» **What you need to do**
The records below should be set down in full, please, without any change.

--- START ---

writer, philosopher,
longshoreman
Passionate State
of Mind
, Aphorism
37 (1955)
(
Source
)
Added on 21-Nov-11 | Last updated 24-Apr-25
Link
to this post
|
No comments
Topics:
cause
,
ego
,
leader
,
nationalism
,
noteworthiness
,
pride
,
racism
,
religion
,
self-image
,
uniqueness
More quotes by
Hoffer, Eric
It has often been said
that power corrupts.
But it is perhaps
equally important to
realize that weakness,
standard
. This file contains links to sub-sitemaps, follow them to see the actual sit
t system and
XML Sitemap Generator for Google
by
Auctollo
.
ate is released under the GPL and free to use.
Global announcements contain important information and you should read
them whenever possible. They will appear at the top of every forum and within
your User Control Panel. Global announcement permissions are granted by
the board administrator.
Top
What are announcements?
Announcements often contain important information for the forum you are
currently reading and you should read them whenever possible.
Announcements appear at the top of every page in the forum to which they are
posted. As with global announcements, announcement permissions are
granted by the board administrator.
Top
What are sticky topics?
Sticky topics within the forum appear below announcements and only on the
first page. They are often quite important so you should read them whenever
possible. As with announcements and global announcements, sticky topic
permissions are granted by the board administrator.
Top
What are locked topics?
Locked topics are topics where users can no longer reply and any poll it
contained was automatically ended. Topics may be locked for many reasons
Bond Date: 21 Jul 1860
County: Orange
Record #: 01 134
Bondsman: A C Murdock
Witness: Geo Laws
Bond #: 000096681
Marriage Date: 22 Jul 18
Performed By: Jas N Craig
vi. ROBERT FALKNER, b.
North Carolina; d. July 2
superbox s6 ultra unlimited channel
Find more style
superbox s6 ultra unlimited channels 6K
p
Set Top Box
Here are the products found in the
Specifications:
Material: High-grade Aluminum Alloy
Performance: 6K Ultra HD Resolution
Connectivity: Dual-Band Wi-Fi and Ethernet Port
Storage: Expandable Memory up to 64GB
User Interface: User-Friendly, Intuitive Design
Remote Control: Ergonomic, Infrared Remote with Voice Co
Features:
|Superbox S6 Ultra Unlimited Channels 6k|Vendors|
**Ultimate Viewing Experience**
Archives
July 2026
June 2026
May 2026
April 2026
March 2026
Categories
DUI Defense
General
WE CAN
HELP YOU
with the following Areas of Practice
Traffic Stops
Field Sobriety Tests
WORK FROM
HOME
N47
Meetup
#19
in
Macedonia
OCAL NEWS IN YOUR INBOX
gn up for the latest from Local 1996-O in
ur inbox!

--- END ---

» **Task solution**
writer, philosopher,
longshoreman
Passionate State
of Mind
, Aphorism
37 (1955)
(
Source
)
Added on 21-Nov-11 | Last updated 24-Apr-25
Link
to this post
|
No comments
Topics:
cause
,
ego
,
leader
,
nationalism
,
noteworthiness
,
pride
,
racism
,
religion
,
self-image
,
uniqueness
More quotes by
Hoffer, Eric
It has often been said
that power corrupts.
But it is perhaps
equally important to
realize that weakness,
standard
. This file contains links to sub-sitemaps, follow them to see the actual sit
t system and
XML Sitemap Generator for Google
by
Auctollo
.
ate is released under the GPL and free to use.
Global announcements contain important information and you should read
them whenever possible. They will appear at the top of every forum and within
your User Control Panel. Global announcement permissions are granted by
the board administrator.
Top
What are announcements?
Announcements often contain important information for the forum you are
currently reading and you should read them whenever possible.
Announcements appear at the top of every page in the forum to which they are
posted. As with global announcements, announcement permissions are
granted by the board administrator.
Top
What are sticky topics?
Sticky topics within the forum appear below announcements and only on the
first page. They are often quite important so you should read them whenever
possible. As with announcements and global announcements, sticky topic
permissions are granted by the board administrator.
Top
What are locked topics?
Locked topics are topics where users can no longer reply and any poll it
contained was automatically ended. Topics may be locked for many reasons
Bond Date: 21 Jul 1860
County: Orange
Record #: 01 134
Bondsman: A C Murdock
Witness: Geo Laws
Bond #: 000096681
Marriage Date: 22 Jul 18
Performed By: Jas N Craig
vi. ROBERT FALKNER, b.
North Carolina; d. July 2
superbox s6 ultra unlimited channel
Find more style
superbox s6 ultra unlimited channels 6K
p
Set Top Box
Here are the products found in the
Specifications:
Material: High-grade Aluminum Alloy
Performance: 6K Ultra HD Resolution
Connectivity: Dual-Band Wi-Fi and Ethernet Port
Storage: Expandable Memory up to 64GB
User Interface: User-Friendly, Intuitive Design
Remote Control: Ergonomic, Infrared Remote with Voice Co
Features:
|Superbox S6 Ultra Unlimited Channels 6k|Vendors|
**Ultimate Viewing Experience**
Archives
July 2026
June 2026
May 2026
April 2026
March 2026
Categories
DUI Defense
General
WE CAN
HELP YOU
with the following Areas of Practice
Traffic Stops
Field Sobriety Tests
WORK FROM
HOME
N47
Meetup
#19
in
Macedonia
OCAL NEWS IN YOUR INBOX
gn up for the latest from Local 1996-O in
ur inbox!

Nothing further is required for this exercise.